Diagnosis and prognosis
There are different types and the prognosis varies a lot depending on which type of rhabdomyosarcoma the patient has.
Once you have a diagnosis, rhabdo may be shortened to ARMS (alveolar), ERMS (embryonal), or another abbreviation ending RMS, prefixed by letters indicating the type, location, or both.
Research has highlighted the importance of ‘fusion testing’ in addition to histological classification at diagnosis so that patients can be allocated to appropriate low, intermediate or high risk groups and their treatment tailored appropriately.

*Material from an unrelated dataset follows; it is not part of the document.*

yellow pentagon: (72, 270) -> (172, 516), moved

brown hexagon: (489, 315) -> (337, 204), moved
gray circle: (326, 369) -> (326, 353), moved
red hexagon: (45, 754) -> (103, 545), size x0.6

Read this paper for more information about the complexities of rhabdomyosarcoma diagnosis. The summary states that ‘poor outcomes associated with ARMS likely relates to the presence of PAX-FOXO1 fusion genes and not to histological features’.
This is why research is so vital for this disease; there is still a lot to understand and effective medicines to find. There is currently no known cure for relapsed metastatic alveolar rhabdomyosarcoma.
How common is it?
8% of childhood deaths in Scotland from 2014 to 2019 were cancer related.

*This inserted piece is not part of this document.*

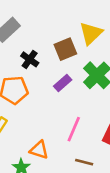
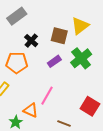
brown square: (65, 49) -> (59, 36), turned 30
pink line: (74, 129) -> (47, 96), moved

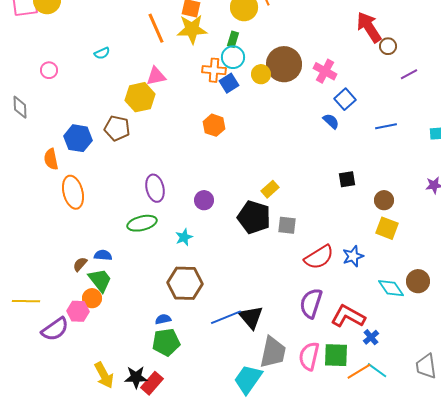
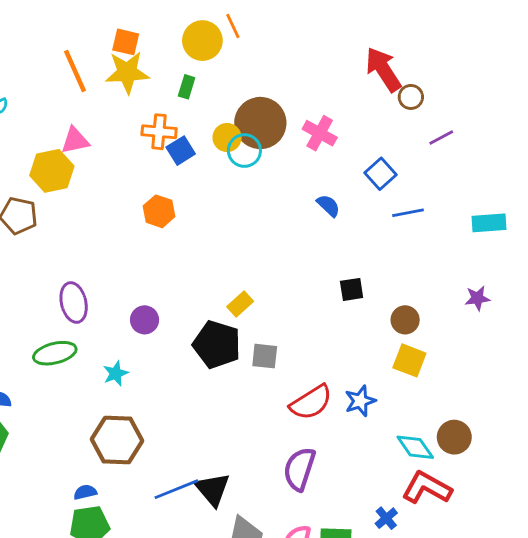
cyan circle: (233, 57) -> (244, 151), moved
blue square: (345, 99) -> (380, 174), moved
red L-shape: (348, 316) -> (427, 488), moved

Rhabdomyosarcoma accounts for 5% of the childhood cancer deaths in Scotland during the same period.
This means that 0.4% of childhood deaths in Scotland are due to rhabdomyosarcoma. It is rare. It is considered an ‘orphan’ disease.
Because it’s rare, it gets little publicity, little funding and little progress is therefore made to change the prognosis for children diagnosed with the worst forms.
How is it treated?
Standard treatment consists of chemotherapy, surgery and radiotherapy. Some patients may receive brachytherapy and/or proton beam therapy.